The Congress' Left allies, CPI and CPI(M), have only marginal presence in the politically-volatile south coast and the faction-ridden Rayalaseema regions.
 
The first phase of polling, held on April 20, had covered the naxalite-affected Telangana and three north coastal districts of Srikakulam, Vizianagaram and Visakhapatnam.
 
Aware of the possibility of the 'Telangana factor' playing a major role in unsettling its applecart in the first phase, the TDP, seeking electoral hat-trick for its longest serving chief minister N Chandrababu Naidu, is desperately banking on the voters in south coastal belt and the Rayalaseema which have been its traditional stronghold.
 
In the 1999 polls, the TDP-BJP combine had emerged a clear winner in these two regions, bagging 103 out of the 147 seats while the Congress managed to win 41 while the rest were independents.
 
The ruling combine will, however, find it difficult to retain the dominant position this time with Congress, facing a do-or-die battle, making all-out efforts to storm the TDP bastions.
 
Though extremists have, of late, stepped up their activities in the coastal district of Guntur and Nallamala forest area, naxalism does not figure among the poll issues in the constituencies going to polls in the second phase.
 
Chief minister N Chandrababu Naidu and Congress legislature party leader Y S Rajasekhar Reddy, widely seen as chief ministerial candidate of the Congress, are among the prominent figures in the second phase of polls, both seeking re-election from Kuppam (Chittoor district) and Pulivendula (Cuddapah).
 
The voting behaviour of East Godavari district will be watched with keenness as it has 21 Assembly seats, the highest in the state.
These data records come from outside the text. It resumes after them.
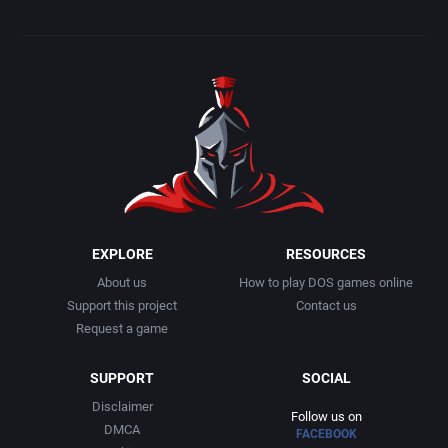
EXPLORE
RESOURCES
About us
How to play DOS games online
Support this project
Contact us
Request a game
SUPPORT
SOCIAL
Disclaimer
Follow us on
DMCA
FACEBOOK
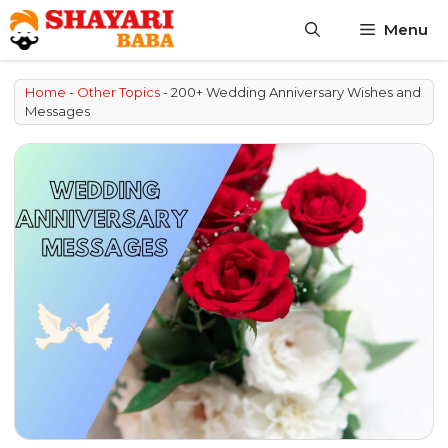
Skip
Menu
to
content
Home
-
Other Topics
-
200+ Wedding Anniversary Wishes and
Messages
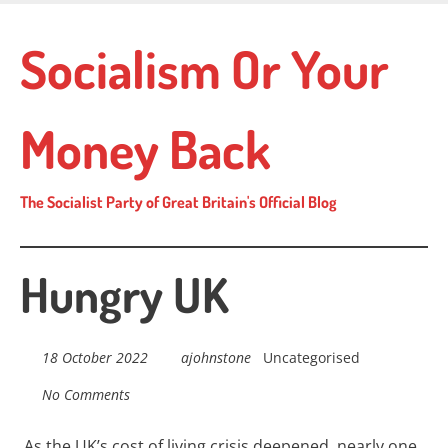
Skip
to
Socialism Or Your
main
content
Money Back
The Socialist Party of Great Britain's Official Blog
Hungry UK
18 October 2022
ajohnstone
Uncategorised
No Comments
As the UK’s cost of living crisis deepened, nearly one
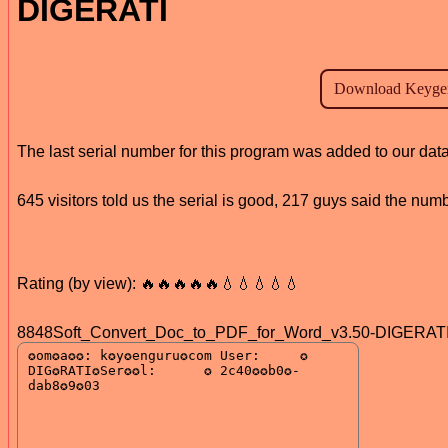
DIGERATI
The last serial number for this program was added to our da
645 visitors told us the serial is good, 217 guys said the num
Rating (by view): 🔥🔥🔥🔥🔥💧💧💧💧💧
8848Soft_Convert_Doc_to_PDF_for_Word_v3.50-DIGERATI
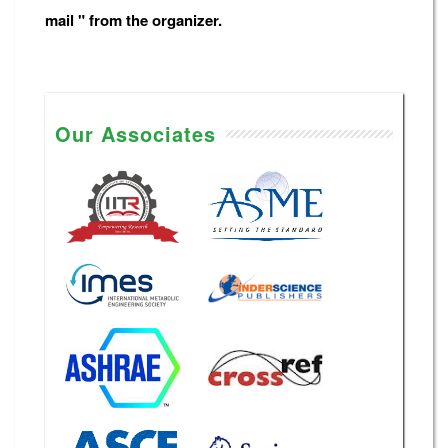
mail " from the organizer.
Our Associates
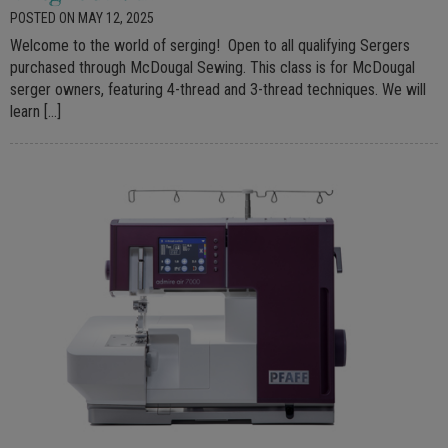
POSTED ON MAY 12, 2025
Welcome to the world of serging! Open to all qualifying Sergers
purchased through McDougal Sewing. This class is for McDougal
serger owners, featuring 4-thread and 3-thread techniques. We will
learn […]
It is said in political circles that whoever wins majority seats in this district will form the government.
 
In the 1999 polls, the TDP made a clean sweep winning 18 seats, its ally BJP bagged one and the Congress managed to win only one seat while the remaining seat was bagged by an independent.
 
The neighbouring West Godavari district, with 16 Assembly segments, had also witnessed one-sided contest with TDP bagging 15 of them, leaving the Congress with a single seat.
 
Unlike in the first phase when emotive issues dominated the poll scene, the basic issues like water, roads and irrigation projects engage the attention of voters in the constituencies going to polls in the second phase.
 
With the exit poll results altering the campaign dynamics of the major players, Chandrababu Naidu, who is on a whirlwind tour of coastal belt, has stepped up his offensive against the opposition, warning people that if the Congress was voted to power the state will plunge into 'anarchy' and that development will take a backseat.
 
The Congress leaders, on the other hand, are highlighting the failure of the TDP government in taking up the long-pending Polavaram and Itchampally multi-purpose projects, the lifeline of coastal Andhra, despite its proximity with the NDA government.
 
In the second phase, the TDP is contesting 17 Lok Sabha and 137 Assembly seats, leaving four Lok Sabha (Rajahmundry, Narsapur, Nellore and Tirupati) and 10 Assembly seats to its ally BJP. The Congress has fielded candidates in all 21 Lok Sabha constituencies while contesting 139 Assembly seats, leaving the rest to the Left parties.
 
Cuddapah Lok Sabha constituency in the Rayalaseema region, represented by Rajasekhar Reddy's younger brother YS Vivekananda Reddy, is set to witness a keen contest this time with the TDP fielding MV Mysoora Reddy, a former Congress minister who switched over to TDP on the eve of the polls.
 
The Union minister and veteran film actor, U V Krishnam Raju, seeking re-election from Narsapur, is pitted against former Congress minister Ch Harirama Jogaiah.
 
A galore of big industrialists are also in the fray in the rich coastal belt. Tobacco barons R Sambasiva Rao (Congress) and V Venkateswara Rao are testing their fortunes in the tobacco-rich Guntur Lok Sabha constituency.
 
Telugu film producer Aswini Dutt, a close friend of megastar Chiranjeevi, is locking horns with a prominent industrialist L Rajgopal in the prestigious Vijayawada Lok Sabha Seat.